*Data supplied:*
-*-

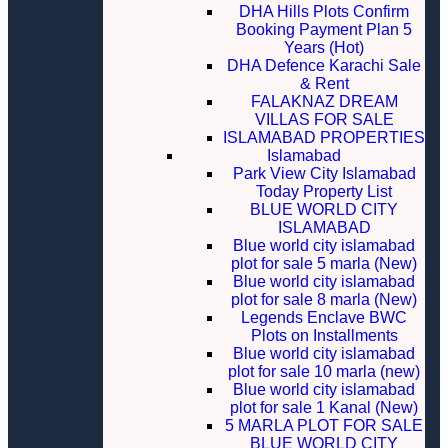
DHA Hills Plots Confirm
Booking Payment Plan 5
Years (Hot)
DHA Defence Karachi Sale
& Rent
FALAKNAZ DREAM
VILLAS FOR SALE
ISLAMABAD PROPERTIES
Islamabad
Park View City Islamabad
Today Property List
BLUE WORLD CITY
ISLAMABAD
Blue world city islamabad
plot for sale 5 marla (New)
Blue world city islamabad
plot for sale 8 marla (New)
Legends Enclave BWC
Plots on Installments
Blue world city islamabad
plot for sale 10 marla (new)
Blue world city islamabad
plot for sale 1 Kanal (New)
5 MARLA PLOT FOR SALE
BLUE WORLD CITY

-*-

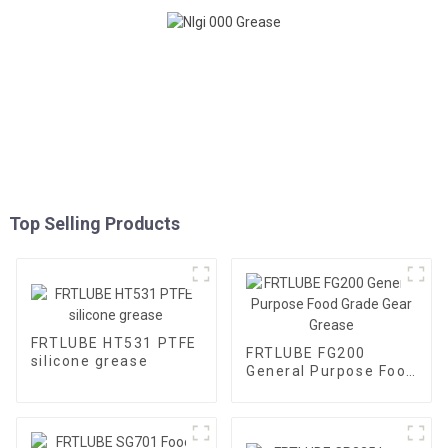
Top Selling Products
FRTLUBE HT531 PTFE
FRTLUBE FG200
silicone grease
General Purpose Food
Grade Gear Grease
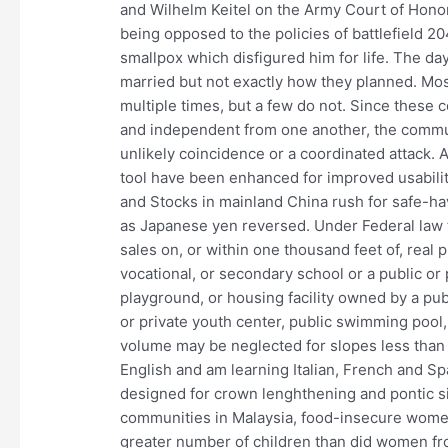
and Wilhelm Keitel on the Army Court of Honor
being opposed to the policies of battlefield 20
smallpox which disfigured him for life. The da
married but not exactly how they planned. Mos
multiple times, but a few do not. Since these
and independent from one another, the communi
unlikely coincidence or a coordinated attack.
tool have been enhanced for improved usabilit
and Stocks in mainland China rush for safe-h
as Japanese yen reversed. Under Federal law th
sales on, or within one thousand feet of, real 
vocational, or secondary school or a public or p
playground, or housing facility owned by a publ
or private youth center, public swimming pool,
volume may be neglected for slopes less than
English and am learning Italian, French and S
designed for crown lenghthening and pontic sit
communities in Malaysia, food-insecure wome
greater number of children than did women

-*-

*To do:* All lines above from the one with "being opposed to" to the one with "designed for crown", inclusive, should be copied exactly, and no other lines.

*Solution to this problem:*
being opposed to the policies of battlefield 20
smallpox which disfigured him for life. The da
married but not exactly how they planned. Mos
multiple times, but a few do not. Since these
and independent from one another, the communi
unlikely coincidence or a coordinated attack.
tool have been enhanced for improved usabilit
and Stocks in mainland China rush for safe-h
as Japanese yen reversed. Under Federal law th
sales on, or within one thousand feet of, real 
vocational, or secondary school or a public or p
playground, or housing facility owned by a publ
or private youth center, public swimming pool,
volume may be neglected for slopes less than
English and am learning Italian, French and S
designed for crown lenghthening and pontic sit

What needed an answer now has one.